***** Material supplied

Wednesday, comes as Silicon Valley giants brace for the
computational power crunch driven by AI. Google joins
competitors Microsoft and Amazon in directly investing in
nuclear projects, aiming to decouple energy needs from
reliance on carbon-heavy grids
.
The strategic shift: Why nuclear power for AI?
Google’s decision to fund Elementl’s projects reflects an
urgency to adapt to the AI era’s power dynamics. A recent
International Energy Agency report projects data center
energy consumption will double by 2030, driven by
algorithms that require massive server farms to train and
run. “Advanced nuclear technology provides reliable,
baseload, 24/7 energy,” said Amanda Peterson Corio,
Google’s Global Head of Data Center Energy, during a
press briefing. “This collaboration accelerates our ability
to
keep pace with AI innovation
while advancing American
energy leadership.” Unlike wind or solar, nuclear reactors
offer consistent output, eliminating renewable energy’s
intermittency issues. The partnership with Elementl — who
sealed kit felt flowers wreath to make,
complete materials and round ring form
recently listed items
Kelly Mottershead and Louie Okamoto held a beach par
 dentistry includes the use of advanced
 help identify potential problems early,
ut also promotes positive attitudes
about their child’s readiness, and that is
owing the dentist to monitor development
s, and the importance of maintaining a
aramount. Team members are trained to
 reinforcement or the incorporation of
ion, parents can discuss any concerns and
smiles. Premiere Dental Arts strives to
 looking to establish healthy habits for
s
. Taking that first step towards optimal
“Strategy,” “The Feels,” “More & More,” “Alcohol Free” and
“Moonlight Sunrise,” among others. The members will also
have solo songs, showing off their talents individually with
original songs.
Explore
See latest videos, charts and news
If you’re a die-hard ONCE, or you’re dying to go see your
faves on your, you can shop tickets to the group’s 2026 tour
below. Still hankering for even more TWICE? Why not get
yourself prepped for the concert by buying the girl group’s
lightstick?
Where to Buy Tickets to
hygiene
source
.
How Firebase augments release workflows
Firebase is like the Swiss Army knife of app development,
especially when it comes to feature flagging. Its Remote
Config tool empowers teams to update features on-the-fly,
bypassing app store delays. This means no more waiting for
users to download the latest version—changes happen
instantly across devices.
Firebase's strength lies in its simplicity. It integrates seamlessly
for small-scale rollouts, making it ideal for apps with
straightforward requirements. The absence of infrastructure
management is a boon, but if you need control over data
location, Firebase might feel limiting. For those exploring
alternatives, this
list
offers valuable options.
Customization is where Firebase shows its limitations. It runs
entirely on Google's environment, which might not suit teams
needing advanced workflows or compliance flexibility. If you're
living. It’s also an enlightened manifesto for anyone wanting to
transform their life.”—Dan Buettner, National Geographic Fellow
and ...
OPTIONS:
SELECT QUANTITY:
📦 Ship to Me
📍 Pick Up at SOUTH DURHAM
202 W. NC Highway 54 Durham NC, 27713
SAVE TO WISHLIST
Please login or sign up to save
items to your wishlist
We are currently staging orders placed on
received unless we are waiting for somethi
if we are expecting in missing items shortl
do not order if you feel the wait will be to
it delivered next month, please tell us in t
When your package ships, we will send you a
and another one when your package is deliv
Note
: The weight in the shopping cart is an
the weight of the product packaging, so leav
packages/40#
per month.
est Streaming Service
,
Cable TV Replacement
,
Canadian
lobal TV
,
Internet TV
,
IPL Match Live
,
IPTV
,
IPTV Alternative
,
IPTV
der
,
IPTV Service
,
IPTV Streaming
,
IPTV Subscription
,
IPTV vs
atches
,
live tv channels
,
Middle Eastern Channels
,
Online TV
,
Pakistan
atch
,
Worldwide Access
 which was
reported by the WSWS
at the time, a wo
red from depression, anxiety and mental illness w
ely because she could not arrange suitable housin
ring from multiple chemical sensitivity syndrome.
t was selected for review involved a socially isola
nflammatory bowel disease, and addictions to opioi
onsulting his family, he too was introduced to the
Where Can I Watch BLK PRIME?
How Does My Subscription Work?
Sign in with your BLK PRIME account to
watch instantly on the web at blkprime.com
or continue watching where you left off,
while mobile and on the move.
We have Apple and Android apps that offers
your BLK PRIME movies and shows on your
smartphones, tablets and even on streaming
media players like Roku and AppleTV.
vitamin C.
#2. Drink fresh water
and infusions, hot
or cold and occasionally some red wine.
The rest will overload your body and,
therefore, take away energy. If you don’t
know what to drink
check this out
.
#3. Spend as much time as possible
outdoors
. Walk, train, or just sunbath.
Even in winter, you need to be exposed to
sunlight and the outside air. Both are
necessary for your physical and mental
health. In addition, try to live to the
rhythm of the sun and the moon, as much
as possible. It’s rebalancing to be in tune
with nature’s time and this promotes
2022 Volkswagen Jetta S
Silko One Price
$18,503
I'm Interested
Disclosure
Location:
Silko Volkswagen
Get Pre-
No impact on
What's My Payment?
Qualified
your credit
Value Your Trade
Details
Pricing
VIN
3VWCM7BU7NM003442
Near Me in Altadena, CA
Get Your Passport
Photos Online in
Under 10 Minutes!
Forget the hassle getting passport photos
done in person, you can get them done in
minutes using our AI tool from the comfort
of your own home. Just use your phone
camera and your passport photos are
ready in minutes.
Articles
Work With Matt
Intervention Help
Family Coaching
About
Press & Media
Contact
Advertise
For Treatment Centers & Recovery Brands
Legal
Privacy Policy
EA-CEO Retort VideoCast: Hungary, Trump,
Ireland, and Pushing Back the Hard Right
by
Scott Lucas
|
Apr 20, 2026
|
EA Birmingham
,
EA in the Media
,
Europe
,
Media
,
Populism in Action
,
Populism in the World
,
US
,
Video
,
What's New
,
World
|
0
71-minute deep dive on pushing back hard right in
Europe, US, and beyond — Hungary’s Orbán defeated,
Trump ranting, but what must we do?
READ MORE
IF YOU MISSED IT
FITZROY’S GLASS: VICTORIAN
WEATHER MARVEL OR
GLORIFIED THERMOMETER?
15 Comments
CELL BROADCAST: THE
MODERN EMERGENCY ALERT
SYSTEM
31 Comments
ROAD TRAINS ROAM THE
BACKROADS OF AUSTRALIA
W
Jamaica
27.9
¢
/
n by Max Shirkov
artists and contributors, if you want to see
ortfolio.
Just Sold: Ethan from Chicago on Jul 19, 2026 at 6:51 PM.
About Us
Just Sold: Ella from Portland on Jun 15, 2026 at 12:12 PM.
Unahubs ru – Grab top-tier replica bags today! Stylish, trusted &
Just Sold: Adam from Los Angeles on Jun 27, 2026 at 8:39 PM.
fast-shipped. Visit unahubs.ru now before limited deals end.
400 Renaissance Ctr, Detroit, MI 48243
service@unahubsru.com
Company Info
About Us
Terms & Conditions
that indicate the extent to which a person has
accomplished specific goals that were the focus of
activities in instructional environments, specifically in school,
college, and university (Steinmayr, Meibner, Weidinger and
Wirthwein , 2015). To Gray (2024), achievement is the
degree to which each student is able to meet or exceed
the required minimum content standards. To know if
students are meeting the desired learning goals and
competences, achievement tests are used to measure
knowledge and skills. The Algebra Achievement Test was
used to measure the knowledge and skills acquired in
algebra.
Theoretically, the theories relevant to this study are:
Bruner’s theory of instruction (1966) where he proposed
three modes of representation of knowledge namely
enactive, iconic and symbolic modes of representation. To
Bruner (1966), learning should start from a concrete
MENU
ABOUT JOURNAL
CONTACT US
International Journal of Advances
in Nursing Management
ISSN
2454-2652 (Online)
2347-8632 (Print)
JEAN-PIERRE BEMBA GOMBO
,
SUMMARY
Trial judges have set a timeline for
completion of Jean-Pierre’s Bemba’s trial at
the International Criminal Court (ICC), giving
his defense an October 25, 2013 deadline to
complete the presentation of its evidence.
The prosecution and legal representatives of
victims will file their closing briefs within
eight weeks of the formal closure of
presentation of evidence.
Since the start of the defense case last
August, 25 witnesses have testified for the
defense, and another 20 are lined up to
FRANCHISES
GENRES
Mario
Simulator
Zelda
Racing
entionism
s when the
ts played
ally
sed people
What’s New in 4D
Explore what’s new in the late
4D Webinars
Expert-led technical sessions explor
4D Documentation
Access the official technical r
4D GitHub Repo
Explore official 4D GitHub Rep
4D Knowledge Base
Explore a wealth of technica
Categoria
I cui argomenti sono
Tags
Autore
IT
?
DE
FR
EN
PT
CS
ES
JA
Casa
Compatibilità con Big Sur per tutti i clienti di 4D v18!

**********

■ Action item: Exactly as they appear, please write out the lines from the opening of the listing above down to the line containing "Google’s decision to", with both end lines included.

■ Solution to this task:
Wednesday, comes as Silicon Valley giants brace for the
computational power crunch driven by AI. Google joins
competitors Microsoft and Amazon in directly investing in
nuclear projects, aiming to decouple energy needs from
reliance on carbon-heavy grids
.
The strategic shift: Why nuclear power for AI?
Google’s decision to fund Elementl’s projects reflects an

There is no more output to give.